*** Records for the exercise

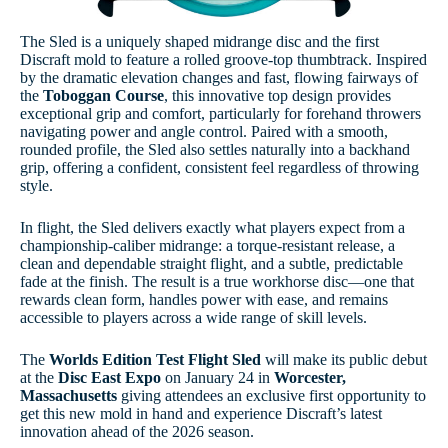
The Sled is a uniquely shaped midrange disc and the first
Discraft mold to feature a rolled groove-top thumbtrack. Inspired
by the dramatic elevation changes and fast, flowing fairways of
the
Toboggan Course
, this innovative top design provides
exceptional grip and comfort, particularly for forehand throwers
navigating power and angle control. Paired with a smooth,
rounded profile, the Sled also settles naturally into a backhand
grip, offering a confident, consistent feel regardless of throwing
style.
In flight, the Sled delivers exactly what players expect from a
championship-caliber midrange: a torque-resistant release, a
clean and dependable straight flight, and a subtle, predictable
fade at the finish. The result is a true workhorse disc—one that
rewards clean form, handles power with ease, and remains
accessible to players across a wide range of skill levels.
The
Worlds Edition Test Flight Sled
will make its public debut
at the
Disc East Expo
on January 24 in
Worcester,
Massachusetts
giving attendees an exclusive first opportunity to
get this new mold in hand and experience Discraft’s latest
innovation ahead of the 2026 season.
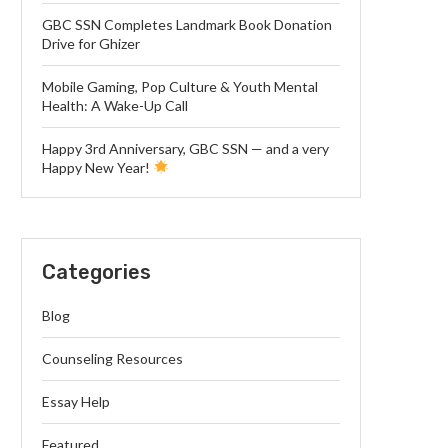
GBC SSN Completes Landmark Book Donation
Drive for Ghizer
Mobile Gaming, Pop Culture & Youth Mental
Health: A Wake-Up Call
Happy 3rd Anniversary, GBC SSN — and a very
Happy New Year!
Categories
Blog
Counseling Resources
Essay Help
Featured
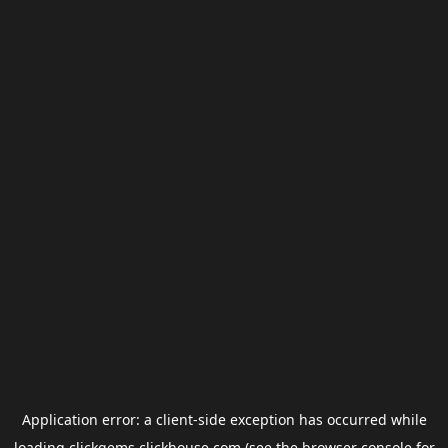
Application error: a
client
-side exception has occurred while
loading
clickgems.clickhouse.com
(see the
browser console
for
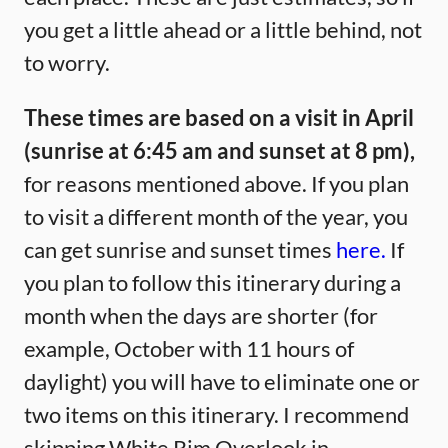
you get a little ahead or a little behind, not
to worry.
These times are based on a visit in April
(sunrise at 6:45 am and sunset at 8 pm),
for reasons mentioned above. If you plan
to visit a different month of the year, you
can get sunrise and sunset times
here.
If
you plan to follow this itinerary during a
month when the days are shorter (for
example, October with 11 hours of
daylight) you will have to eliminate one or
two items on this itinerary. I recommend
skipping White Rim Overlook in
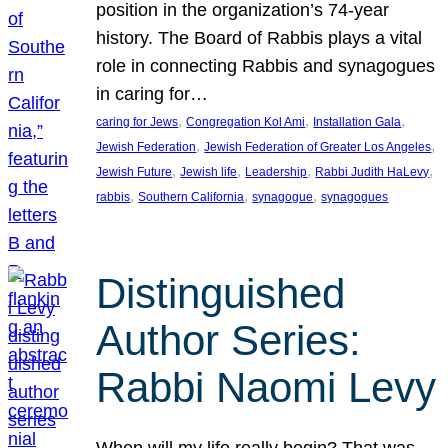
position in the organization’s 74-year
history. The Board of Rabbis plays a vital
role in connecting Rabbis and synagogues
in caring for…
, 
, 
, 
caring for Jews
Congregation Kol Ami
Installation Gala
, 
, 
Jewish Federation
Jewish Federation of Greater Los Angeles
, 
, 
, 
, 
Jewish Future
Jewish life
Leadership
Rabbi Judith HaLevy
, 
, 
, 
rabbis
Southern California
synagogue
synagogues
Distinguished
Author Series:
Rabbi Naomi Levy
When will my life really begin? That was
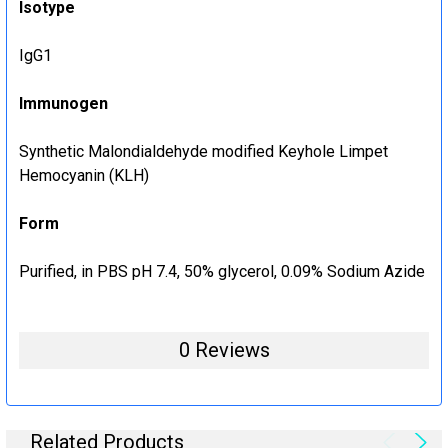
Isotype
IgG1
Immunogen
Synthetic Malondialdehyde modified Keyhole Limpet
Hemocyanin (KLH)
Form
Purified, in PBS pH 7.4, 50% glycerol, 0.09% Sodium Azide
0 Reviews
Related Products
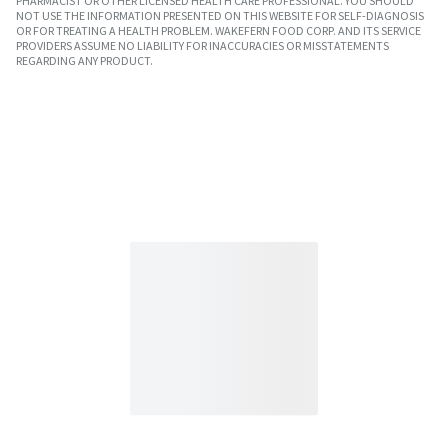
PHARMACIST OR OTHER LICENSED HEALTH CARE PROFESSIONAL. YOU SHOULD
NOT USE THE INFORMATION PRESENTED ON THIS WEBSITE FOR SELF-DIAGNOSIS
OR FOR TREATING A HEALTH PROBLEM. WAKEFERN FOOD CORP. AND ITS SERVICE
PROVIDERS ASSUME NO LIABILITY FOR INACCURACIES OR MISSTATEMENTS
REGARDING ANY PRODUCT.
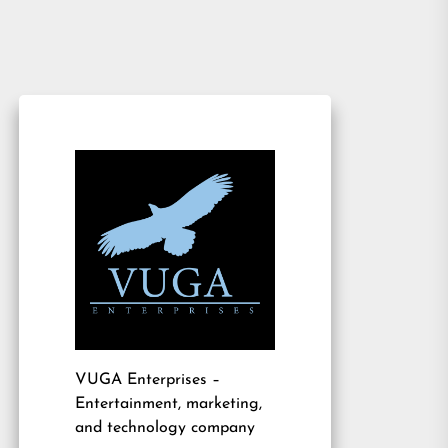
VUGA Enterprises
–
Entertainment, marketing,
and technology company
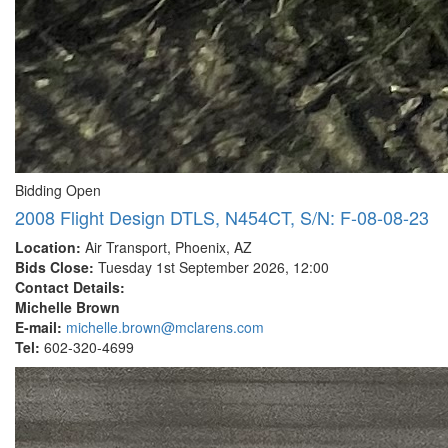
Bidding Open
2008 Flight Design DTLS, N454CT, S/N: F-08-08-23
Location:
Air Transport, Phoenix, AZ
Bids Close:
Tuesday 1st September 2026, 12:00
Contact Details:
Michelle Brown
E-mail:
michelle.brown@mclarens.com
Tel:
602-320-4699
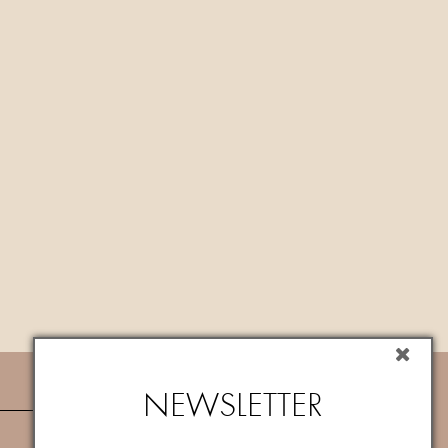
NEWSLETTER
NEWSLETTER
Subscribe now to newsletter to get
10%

******
*** Records for the exercise

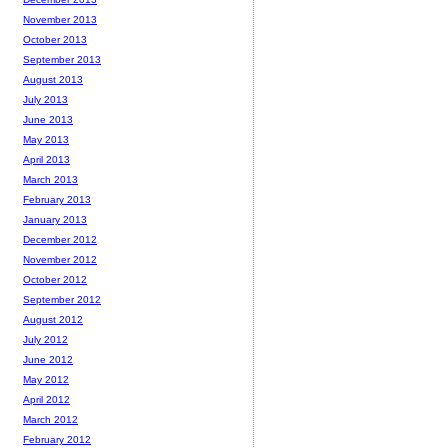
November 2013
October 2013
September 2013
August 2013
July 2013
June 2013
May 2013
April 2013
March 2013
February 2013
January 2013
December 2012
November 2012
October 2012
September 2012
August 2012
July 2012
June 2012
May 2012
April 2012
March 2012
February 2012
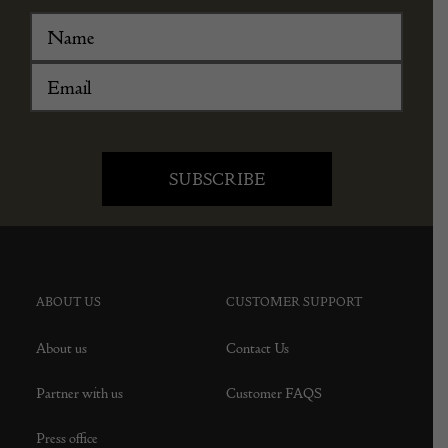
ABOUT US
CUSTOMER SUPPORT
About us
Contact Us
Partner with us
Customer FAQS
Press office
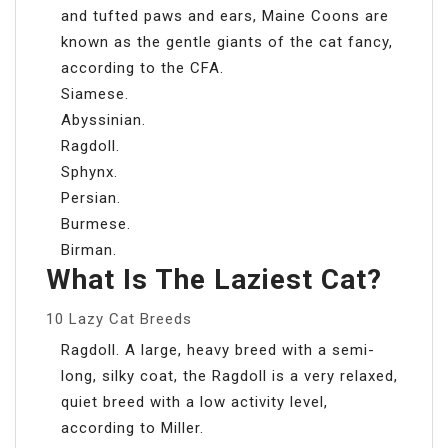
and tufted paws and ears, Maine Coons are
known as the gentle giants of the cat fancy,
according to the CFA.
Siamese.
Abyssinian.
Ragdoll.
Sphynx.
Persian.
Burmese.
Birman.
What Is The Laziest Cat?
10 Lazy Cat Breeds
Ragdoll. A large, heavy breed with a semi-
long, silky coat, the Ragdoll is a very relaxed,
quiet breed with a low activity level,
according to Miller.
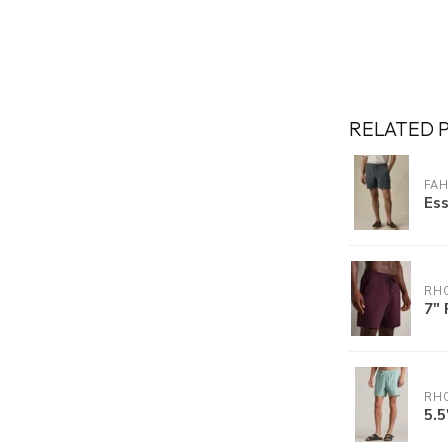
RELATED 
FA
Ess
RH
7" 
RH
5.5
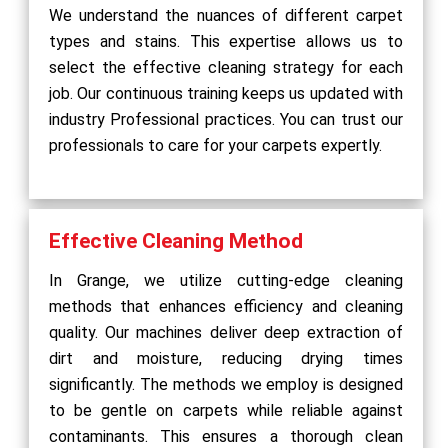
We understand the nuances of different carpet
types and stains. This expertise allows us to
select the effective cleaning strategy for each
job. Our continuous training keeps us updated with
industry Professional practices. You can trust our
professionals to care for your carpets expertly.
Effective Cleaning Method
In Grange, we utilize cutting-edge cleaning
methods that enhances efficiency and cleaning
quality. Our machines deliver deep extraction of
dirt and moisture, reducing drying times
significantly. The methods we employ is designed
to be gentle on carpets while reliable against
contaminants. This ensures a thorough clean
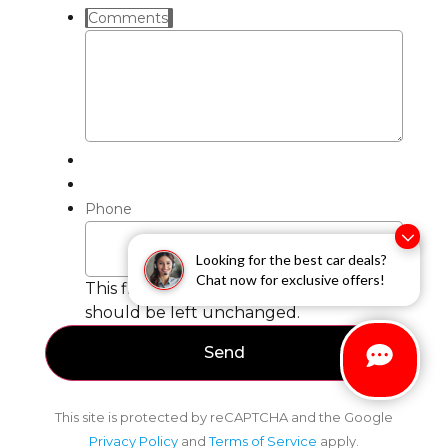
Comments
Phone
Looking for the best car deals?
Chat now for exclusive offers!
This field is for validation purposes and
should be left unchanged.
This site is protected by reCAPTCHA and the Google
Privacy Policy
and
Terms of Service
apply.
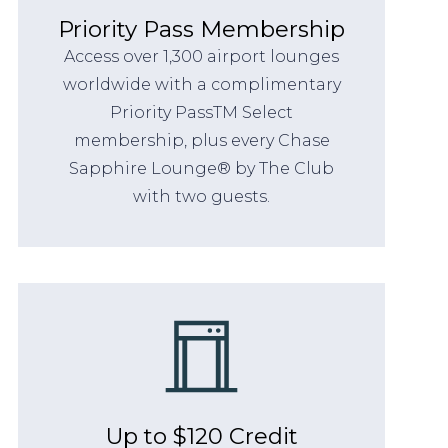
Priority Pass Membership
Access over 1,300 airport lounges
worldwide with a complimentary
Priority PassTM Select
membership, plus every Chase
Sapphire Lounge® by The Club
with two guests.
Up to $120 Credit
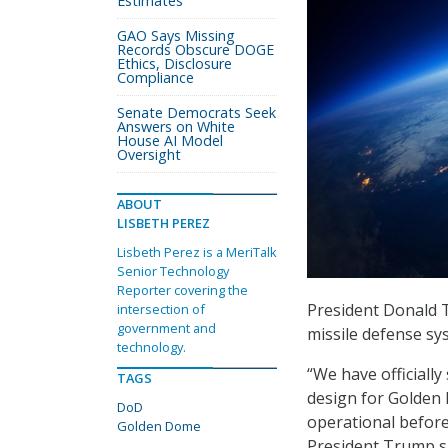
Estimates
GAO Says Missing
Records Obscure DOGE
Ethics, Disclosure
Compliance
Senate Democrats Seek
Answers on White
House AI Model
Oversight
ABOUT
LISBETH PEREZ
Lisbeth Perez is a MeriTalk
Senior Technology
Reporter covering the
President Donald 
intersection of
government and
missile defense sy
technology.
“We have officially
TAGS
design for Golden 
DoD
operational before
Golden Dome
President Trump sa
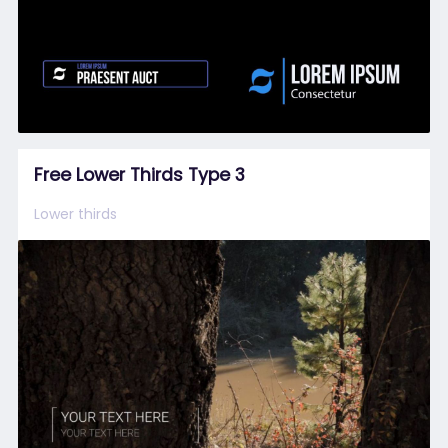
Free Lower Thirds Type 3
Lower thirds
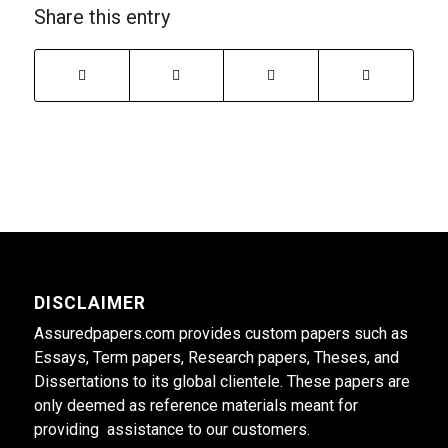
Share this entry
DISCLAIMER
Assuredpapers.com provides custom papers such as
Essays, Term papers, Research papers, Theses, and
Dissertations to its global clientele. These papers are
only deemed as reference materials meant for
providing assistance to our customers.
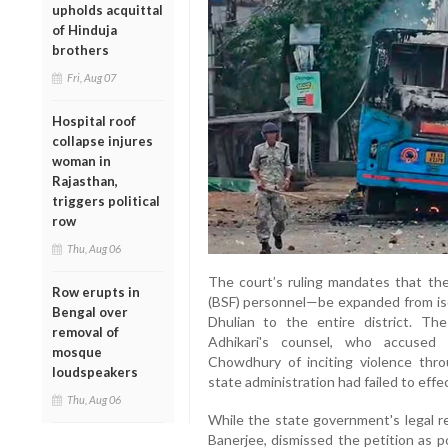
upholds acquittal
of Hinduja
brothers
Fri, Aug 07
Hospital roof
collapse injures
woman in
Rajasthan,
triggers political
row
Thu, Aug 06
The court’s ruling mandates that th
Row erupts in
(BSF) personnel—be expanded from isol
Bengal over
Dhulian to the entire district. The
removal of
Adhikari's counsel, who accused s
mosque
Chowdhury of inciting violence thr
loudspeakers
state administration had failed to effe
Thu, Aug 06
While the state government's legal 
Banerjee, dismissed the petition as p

******

Give again, exactly as written above, each line from the one that has "grip, offering a" to the one that has "skipping White Rim Overlook in", both included; omit the pictures.

Result below:
grip, offering a confident, consistent feel regardless of throwing
style.
In flight, the Sled delivers exactly what players expect from a
championship-caliber midrange: a torque-resistant release, a
clean and dependable straight flight, and a subtle, predictable
fade at the finish. The result is a true workhorse disc—one that
rewards clean form, handles power with ease, and remains
accessible to players across a wide range of skill levels.
The
Worlds Edition Test Flight Sled
will make its public debut
at the
Disc East Expo
on January 24 in
Worcester,
Massachusetts
giving attendees an exclusive first opportunity to
get this new mold in hand and experience Discraft’s latest
innovation ahead of the 2026 season.
GBC SSN Completes Landmark Book Donation
Drive for Ghizer
Mobile Gaming, Pop Culture & Youth Mental
Health: A Wake-Up Call
Happy 3rd Anniversary, GBC SSN — and a very
Happy New Year!
Categories
Blog
Counseling Resources
Essay Help
Featured
Application error: a
client
-side exception has occurred while
loading
clickgems.clickhouse.com
(see the
browser console
for
you get a little ahead or a little behind, not
to worry.
These times are based on a visit in April
(sunrise at 6:45 am and sunset at 8 pm),
for reasons mentioned above. If you plan
to visit a different month of the year, you
can get sunrise and sunset times
here.
If
you plan to follow this itinerary during a
month when the days are shorter (for
example, October with 11 hours of
daylight) you will have to eliminate one or
two items on this itinerary. I recommend
skipping White Rim Overlook in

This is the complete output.